This dissertation develops an empirical basis for the notion that entry points to cognition in adult second language (L2) learning are organized by emotional displays situated in real time learning. Specifically it examines the affective practices and forms of thinking that elderly participants use to manage and make sense of classroom events. As a case study of situated emotion and cognition among a group of elderly language learners and their teacher, this investigation provides a detailed ethnographic and talk-in-interaction analysis of classroom interaction and engagement with spoken and written foreign language Spanish. Several questions guide this qualitative investigation more generally. How is emotion situated in everyday classroom activities and when is it more prevalent? How do classmates and the teacher respond to affective displays? How do subjects manage communicative difficulty as opposed to triumphs, and what kind of meaning or understandings do they attribute to these events? What are possible neural substrates of the observed behavioral patterns and how might current brain research help us understand such interactive patterns? What implications do findings have for language practitioners and learners of different ages? In this study, ethnographic and conversation analytic methods are used to document classroom conduct as well as participant perspectives related to such conduct, with the goal of addressing the above questions. The project consists of seven months of fieldwork in an informal second language Spanish class at a community-based center for seniors in the greater Los Angeles area; the result of which is almost 30 hours of participant observation and video documenting everyday classroom interactions and 10 hours of audio recorded interviews.
This dissertation has at its core, the idea that an important dimension of emotion is its dialogic quality and dependence on the social environment for meaning. Such qualities are visible and audible for example in social emotions such as affective stance, empathy and in behaviors such as laughter (Linell, 2009). First, it sheds light on activities and participation structures that are commonly invoked in the setting and explores the subjects' motives for learning another language. Second, it illustrates how multi-modal affective displays acquire their significance and function from interactive exchanges between peers in the classroom and from broader contexts including past experience. For example, laughter acquires variable function and meaning, but may play a central role in inviting affective involvement and directing particular attention to language use. How attention is affectively organized in language learning has implications for the accomplishment of communicative goals, and for the shaping of activities to fit needs and desires (Kramsch, 2009a).

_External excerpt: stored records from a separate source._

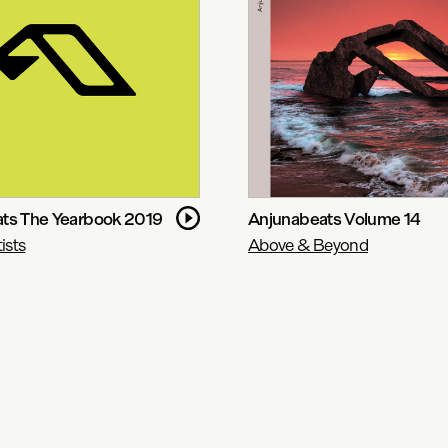
ts The Yearbook 2019
Anjunabeats Volume 14
ists
Above & Beyond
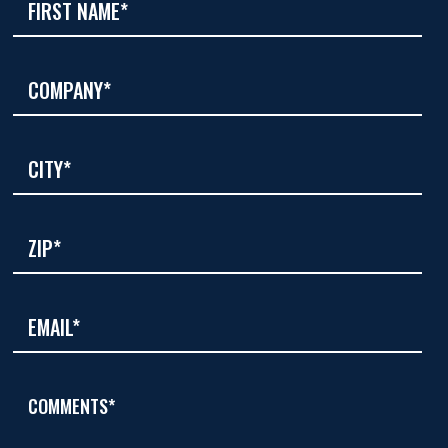
COMMENTS*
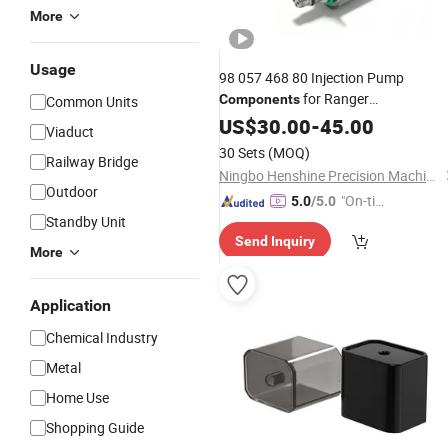
More
Usage
98 057 468 80 Injection Pump
for Ranger
Components
Common Units
A2c59517043 Fuel Inlet
Uni
US$
30.00
-
45.00
Metering
Viaduct
30 Sets
(MOQ)
Railway Bridge
Ningbo Henshine Precision Machinery Co., Ltd.
Outdoor
"On-tim
5.0
/5.0
Standby Unit
e Delive
Send Inquiry
ry"
More
Application
Chemical Industry
Metal
Home Use
Shopping Guide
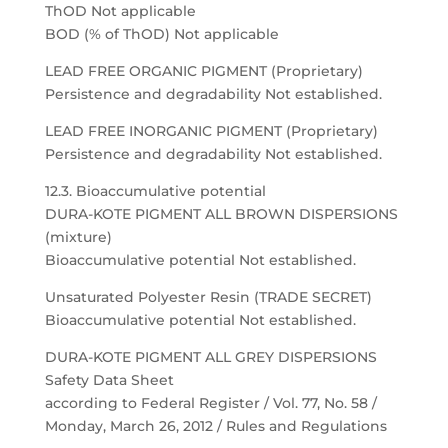
ThOD Not applicable
BOD (% of ThOD) Not applicable
LEAD FREE ORGANIC PIGMENT (Proprietary)
Persistence and degradability Not established.
LEAD FREE INORGANIC PIGMENT (Proprietary)
Persistence and degradability Not established.
12.3. Bioaccumulative potential
DURA-KOTE PIGMENT ALL BROWN DISPERSIONS
(mixture)
Bioaccumulative potential Not established.
Unsaturated Polyester Resin (TRADE SECRET)
Bioaccumulative potential Not established.
DURA-KOTE PIGMENT ALL GREY DISPERSIONS
Safety Data Sheet
according to Federal Register / Vol. 77, No. 58 /
Monday, March 26, 2012 / Rules and Regulations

Next, this report reveals that affective displays play a central role in how activities are organized and in the learning environment that is established. This is important given that theoretically speaking, threats to self-image may generate perceptions that positively or negatively impact engagement or action tendencies in children and young adult learners of second languages (Schumann, 2001a, Schumann et al., 2004; Horwitz et al., 1986; Guiora, 1983). In this case, whether or not participants are vulnerable to image threat, and how they manage experiences is constrained by a complex intermix of variables. Finally, subjects are found to process experiences in ways that require the use of a broad knowledge base, invoking emotions that are relevant to their collective and individual purposes and needs. Selected research in neurobiology is used to develop one or two hypotheses about the neural substrates underlying the observed patterns of behavior. This report discusses how emotion is necessary for decision making in language learning and reveals how thinking may be dependent on one's stage of life and the learning situation one is more likely to encounter in such a stage. A range of social scientific, neurobiological and psychological literature is consulted throughout this dissertation with the goal of explaining findings and increasing our knowledge of a poorly studied age group. In all, this project sheds light on situated emotion in real time language learning (the good, the bad and the ugly), its variable role in smoothing interactions and its meaning potential across different contexts.
Such a study of social interaction in the classroom has implications for our understanding of how emotion is situated in culturally specific ways through and for language learning across the life span and how affective displays are used tactically to achieve local and broad goals. It also has implications for language practitioners and learners looking to emphasize and use facilitative emotion (Dewaele, 2011; Pavlenko, 2005) and for those looking to understand how emotion awareness can be exploited as part of teaching and learning praxis (Kinginger, 2004; MacIntyre, 2002).